Task -> Go through the data below and transcribe it exactly. Omit the images.

[Stored data entries]
::::::::

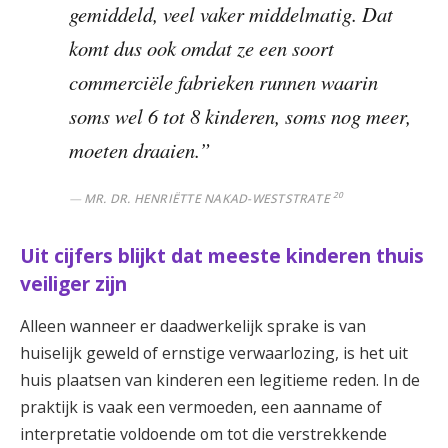
gemiddeld, veel vaker middelmatig. Dat
komt dus ook omdat ze een soort
commerciële fabrieken runnen waarin
soms wel 6 tot 8 kinderen, soms nog meer,
moeten draaien.”
20
MR. DR. HENRIËTTE NAKAD-WESTSTRATE
Uit cijfers blijkt dat meeste kinderen thuis
veiliger zijn
Alleen wanneer er daadwerkelijk sprake is van
huiselijk geweld of ernstige verwaarlozing, is het uit
huis plaatsen van kinderen een legitieme reden. In de
praktijk is vaak een vermoeden, een aanname of
interpretatie voldoende om tot die verstrekkende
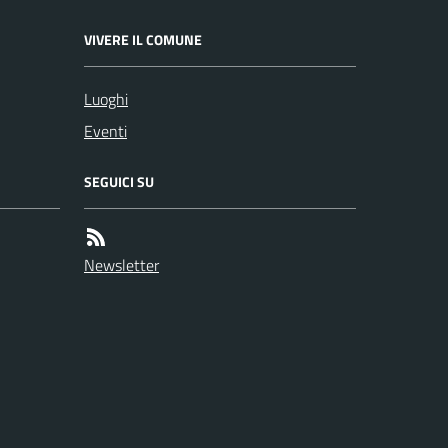
VIVERE IL COMUNE
Luoghi
Eventi
SEGUICI SU
Newsletter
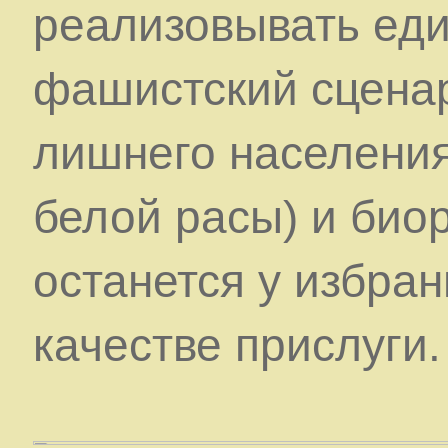
реализовывать ед
фашистский сцена
лишнего населения
белой расы) и биор
останется у избра
качестве прислуги.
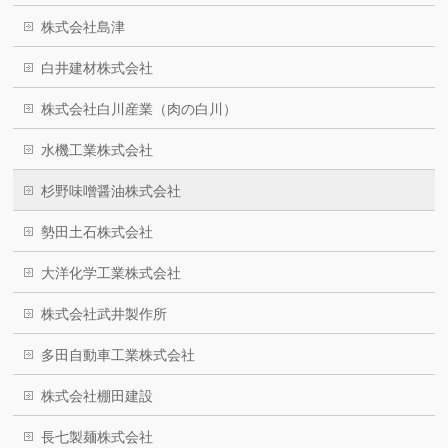
株式会社島津
白井建材株式会社
株式会社白川産業（肉の白川）
水機工業株式会社
杉野味噌醤油株式会社
勢田土石株式会社
大洋化学工業株式会社
株式会社武井製作所
多田自動車工業株式会社
株式会社棚田建設
長七製麺株式会社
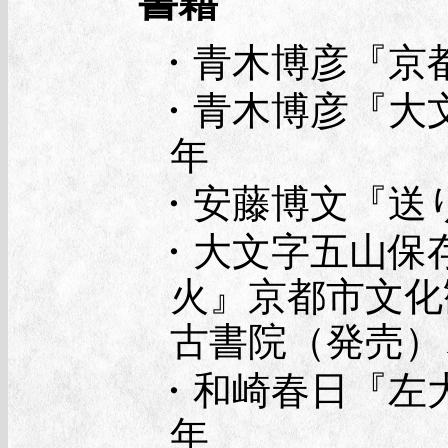
書籍
・青木博彦『京都
・青木博彦『大文
年
・安藤博文『送り火
・大文字五山保
火』京都市文化
古書院（発売）、
・和崎春日『左大
年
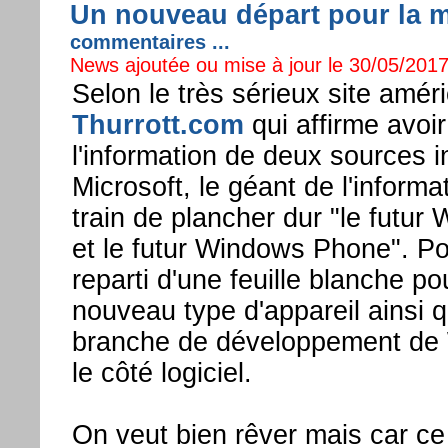
Un nouveau départ pour la mo
commentaires ...
News ajoutée ou mise à jour le 30/05/2017
Selon le très sérieux site amér
Thurrott.com
qui affirme avoir
l'information de deux sources 
Microsoft, le géant de l'informa
train de plancher dur "le futur
et le futur Windows Phone". Pou
reparti d'une feuille blanche p
nouveau type d'appareil ainsi 
branche de développement de
le côté logiciel.
On veut bien rêver mais car ce 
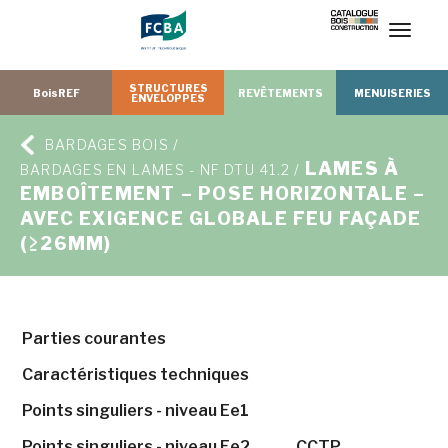
T
o
g
g
l
e
n
a
STRUCTURES
v
BoisREF
REVÊTEMENTS
MENUISERIES
ENVELOPPES
i
g
a
t
i
o
BARDAGES BOIS /
n
LAMES À
BARDAGES EN LAMES - NF DTU 41.2 /
EMBOÎTEMENT – POSE HORIZONTALE –
AVEC EXIGENCE GLOBALE FEU FAÇADE
(≥26MM)
Parties courantes
Caractéristiques techniques
Points singuliers - niveau Ee1
Points singuliers - niveau Ee2
CCTP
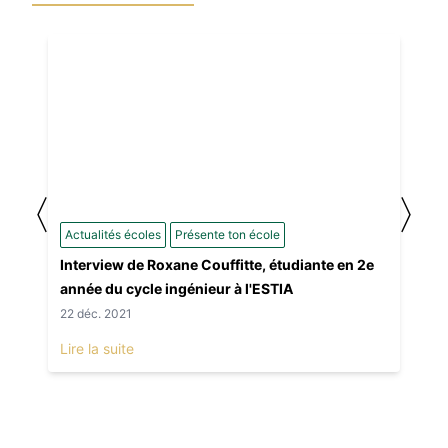
〈
〉
Actualités écoles
Présente ton école
Interview de Roxane Couffitte, étudiante en 2e
année du cycle ingénieur à l'ESTIA
22 déc. 2021
Lire la suite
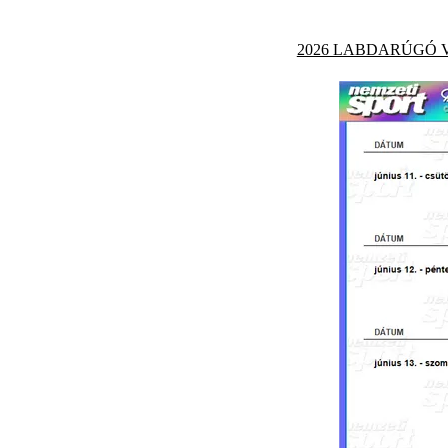
2026 LABDARÚGÓ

::::::::

Exercise solution ->
gemiddeld, veel vaker middelmatig. Dat
komt dus ook omdat ze een soort
commerciële fabrieken runnen waarin
soms wel 6 tot 8 kinderen, soms nog meer,
moeten draaien.”
20
MR. DR. HENRIËTTE NAKAD-WESTSTRATE
Uit cijfers blijkt dat meeste kinderen thuis
veiliger zijn
Alleen wanneer er daadwerkelijk sprake is van
huiselijk geweld of ernstige verwaarlozing, is het uit
huis plaatsen van kinderen een legitieme reden. In de
praktijk is vaak een vermoeden, een aanname of
interpretatie voldoende om tot die verstrekkende
VIVERE IL COMUNE
Luoghi
Eventi
SEGUICI SU
Newsletter
реализовывать ед
фашистский сцена
лишнего населения
белой расы) и биор
останется у избра
качестве прислуги.
株式会社島津
白井建材株式会社
株式会社白川産業（肉の白川）
水機工業株式会社
杉野味噌醤油株式会社
勢田土石株式会社
大洋化学工業株式会社
株式会社武井製作所
多田自動車工業株式会社
株式会社棚田建設
長七製麺株式会社
書籍
・青木博彦『京都
・青木博彦『大文
年
・安藤博文『送り火
・大文字五山保
火』京都市文化
古書院（発売）、
・和崎春日『左大
年
Un nouveau départ pour la mo
commentaires ...
News ajoutée ou mise à jour le 30/05/2017
Selon le très sérieux site amér
Thurrott.com
qui affirme avoir
l'information de deux sources 
Microsoft, le géant de l'informa
train de plancher dur "le futur
et le futur Windows Phone". Pou
reparti d'une feuille blanche p
nouveau type d'appareil ainsi 
branche de développement de
le côté logiciel.
On veut bien rêver mais car ce 
T
o
g
g
l
e
n
a
STRUCTURES
v
BoisREF
REVÊTEMENTS
MENUISERIES
ENVELOPPES
i
g
a
t
i
o
BARDAGES BOIS /
n
LAMES À
BARDAGES EN LAMES - NF DTU 41.2 /
EMBOÎTEMENT – POSE HORIZONTALE –
AVEC EXIGENCE GLOBALE FEU FAÇADE
(≥26MM)
Parties courantes
Caractéristiques techniques
Points singuliers - niveau Ee1
Points singuliers - niveau Ee2
CCTP
〈
〉
Actualités écoles
Présente ton école
Interview de Roxane Couffitte, étudiante en 2e
année du cycle ingénieur à l'ESTIA
22 déc. 2021
Lire la suite
2026 LABDARÚGÓ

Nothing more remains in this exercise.